Extracted page text data
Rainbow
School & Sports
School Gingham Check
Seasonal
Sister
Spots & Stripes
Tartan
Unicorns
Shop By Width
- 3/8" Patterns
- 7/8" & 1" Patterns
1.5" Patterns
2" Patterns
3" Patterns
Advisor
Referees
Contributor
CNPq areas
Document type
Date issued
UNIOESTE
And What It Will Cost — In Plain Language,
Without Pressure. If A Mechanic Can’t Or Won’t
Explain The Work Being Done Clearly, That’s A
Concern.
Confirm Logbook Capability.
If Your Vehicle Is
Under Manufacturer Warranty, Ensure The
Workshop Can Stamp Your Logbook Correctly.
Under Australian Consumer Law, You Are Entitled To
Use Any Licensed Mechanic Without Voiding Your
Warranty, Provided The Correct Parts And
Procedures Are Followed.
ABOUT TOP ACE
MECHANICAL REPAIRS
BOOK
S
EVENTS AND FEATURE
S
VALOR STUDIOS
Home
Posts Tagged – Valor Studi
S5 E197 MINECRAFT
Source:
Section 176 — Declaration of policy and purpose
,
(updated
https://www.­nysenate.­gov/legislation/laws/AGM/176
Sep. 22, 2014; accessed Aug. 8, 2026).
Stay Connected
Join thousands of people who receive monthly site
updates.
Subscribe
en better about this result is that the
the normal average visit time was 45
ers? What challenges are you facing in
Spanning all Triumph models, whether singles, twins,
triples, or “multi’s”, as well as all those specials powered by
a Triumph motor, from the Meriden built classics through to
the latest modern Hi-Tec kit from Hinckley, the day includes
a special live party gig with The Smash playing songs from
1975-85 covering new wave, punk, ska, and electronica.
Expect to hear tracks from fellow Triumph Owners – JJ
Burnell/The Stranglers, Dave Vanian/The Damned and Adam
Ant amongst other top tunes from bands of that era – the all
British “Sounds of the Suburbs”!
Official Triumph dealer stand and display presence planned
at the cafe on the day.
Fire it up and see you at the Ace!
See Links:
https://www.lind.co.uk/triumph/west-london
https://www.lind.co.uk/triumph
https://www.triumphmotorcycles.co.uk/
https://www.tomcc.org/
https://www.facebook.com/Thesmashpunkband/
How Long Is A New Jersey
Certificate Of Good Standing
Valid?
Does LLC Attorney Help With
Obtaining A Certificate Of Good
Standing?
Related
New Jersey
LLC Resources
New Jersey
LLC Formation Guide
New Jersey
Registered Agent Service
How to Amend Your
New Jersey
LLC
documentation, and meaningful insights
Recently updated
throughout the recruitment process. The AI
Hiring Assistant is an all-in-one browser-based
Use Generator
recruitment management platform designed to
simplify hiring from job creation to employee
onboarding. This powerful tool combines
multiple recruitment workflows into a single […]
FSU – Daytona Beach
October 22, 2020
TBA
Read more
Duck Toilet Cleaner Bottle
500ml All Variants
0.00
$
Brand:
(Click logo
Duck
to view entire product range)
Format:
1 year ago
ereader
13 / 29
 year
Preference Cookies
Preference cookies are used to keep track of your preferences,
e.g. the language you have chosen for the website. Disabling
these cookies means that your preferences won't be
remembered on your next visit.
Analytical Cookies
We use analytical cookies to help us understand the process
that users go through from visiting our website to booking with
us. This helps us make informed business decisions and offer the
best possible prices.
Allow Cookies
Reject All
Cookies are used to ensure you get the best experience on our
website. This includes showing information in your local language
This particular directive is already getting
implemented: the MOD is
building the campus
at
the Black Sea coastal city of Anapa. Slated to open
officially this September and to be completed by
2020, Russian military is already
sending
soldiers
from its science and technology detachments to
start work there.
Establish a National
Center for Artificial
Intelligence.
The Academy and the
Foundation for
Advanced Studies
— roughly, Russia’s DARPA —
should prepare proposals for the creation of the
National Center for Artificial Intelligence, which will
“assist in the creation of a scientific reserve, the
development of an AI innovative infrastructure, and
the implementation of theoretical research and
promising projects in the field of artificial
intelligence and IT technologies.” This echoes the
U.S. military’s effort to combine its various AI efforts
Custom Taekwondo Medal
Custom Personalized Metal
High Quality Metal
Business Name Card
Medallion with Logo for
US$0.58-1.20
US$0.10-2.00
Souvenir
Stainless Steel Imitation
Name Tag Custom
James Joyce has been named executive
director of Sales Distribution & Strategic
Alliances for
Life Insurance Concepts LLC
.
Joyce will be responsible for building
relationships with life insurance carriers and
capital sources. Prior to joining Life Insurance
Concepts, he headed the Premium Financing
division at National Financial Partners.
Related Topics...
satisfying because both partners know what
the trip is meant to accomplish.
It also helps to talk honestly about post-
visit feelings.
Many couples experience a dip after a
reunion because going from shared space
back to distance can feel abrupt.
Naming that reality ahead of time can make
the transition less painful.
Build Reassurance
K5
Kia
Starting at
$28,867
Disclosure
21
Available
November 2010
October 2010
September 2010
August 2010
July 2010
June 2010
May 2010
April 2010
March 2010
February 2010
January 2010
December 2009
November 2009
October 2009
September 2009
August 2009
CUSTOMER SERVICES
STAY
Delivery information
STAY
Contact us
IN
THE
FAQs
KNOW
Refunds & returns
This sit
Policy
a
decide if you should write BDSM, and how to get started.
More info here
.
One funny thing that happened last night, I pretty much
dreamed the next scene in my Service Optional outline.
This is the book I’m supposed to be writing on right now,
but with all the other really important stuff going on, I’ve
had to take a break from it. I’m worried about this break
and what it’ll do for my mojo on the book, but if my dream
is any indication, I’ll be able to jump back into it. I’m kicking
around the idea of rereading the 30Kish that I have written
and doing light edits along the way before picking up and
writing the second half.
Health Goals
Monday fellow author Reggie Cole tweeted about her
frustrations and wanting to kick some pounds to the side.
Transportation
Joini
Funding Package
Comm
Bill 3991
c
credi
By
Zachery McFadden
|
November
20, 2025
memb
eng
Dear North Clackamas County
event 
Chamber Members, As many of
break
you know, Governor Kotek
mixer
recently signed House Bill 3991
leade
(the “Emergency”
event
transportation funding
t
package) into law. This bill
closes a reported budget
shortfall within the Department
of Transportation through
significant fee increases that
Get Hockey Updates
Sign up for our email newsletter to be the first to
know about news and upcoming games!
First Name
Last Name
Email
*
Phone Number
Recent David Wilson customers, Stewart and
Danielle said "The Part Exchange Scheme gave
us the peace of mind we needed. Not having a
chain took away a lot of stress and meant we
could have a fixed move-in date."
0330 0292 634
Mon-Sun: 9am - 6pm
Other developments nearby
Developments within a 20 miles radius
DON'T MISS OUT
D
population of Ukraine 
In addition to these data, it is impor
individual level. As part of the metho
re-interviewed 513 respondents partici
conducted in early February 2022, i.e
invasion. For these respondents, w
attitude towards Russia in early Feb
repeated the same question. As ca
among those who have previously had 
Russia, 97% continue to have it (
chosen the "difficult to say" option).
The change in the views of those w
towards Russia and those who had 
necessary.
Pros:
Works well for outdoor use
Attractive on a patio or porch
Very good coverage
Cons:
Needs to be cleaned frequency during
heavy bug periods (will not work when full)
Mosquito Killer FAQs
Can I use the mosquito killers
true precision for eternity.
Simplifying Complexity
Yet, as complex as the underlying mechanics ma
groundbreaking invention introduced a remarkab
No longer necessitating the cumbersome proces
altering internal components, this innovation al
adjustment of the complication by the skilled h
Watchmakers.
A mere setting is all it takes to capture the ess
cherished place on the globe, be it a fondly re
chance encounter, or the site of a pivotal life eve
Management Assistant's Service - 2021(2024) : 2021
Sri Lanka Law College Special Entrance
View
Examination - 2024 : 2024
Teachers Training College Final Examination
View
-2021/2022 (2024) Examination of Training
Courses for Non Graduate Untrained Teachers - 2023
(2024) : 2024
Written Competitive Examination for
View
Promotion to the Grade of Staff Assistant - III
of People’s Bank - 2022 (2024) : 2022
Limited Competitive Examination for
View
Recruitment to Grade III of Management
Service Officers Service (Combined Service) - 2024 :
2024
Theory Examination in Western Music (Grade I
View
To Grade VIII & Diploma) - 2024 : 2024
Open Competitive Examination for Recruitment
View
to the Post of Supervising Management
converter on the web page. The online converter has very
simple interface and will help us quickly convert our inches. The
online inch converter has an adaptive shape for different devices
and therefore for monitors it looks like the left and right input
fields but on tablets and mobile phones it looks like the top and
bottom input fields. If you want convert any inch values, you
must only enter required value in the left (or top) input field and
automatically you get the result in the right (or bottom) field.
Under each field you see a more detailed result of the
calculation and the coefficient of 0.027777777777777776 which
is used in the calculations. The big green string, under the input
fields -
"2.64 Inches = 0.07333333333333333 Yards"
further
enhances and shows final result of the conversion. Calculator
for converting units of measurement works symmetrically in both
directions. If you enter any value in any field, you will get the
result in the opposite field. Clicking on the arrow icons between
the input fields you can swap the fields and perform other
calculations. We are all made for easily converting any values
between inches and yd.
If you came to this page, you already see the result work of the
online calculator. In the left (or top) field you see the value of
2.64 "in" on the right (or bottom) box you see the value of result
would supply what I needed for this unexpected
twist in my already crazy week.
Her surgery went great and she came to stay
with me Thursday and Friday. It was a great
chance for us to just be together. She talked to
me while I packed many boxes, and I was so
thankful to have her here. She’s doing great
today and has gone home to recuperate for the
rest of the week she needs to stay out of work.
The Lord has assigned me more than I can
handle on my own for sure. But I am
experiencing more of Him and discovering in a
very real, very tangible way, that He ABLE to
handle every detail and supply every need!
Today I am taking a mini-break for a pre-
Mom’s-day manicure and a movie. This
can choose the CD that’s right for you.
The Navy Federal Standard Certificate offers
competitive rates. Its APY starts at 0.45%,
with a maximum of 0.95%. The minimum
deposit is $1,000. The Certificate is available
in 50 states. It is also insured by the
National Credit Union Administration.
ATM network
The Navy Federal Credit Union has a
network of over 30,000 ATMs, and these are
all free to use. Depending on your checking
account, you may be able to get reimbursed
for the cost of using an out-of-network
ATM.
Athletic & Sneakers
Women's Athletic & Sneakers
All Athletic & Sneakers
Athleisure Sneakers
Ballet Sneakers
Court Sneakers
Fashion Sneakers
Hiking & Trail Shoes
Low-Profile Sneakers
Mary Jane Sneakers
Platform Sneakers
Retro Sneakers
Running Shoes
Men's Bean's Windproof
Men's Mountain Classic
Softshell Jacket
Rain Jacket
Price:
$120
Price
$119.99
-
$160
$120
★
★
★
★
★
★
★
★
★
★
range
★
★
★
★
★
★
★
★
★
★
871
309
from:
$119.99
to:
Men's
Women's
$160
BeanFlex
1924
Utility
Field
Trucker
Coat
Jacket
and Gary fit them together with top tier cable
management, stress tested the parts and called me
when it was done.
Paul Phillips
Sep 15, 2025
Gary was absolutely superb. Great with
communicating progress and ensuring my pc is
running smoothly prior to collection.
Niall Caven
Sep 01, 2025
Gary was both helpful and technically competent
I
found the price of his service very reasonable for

Work required: Read through the data and copy every line where "includes" shows up.

Answer for this exercise:
the latest modern Hi-Tec kit from Hinckley, the day includes
website. This includes showing information in your local language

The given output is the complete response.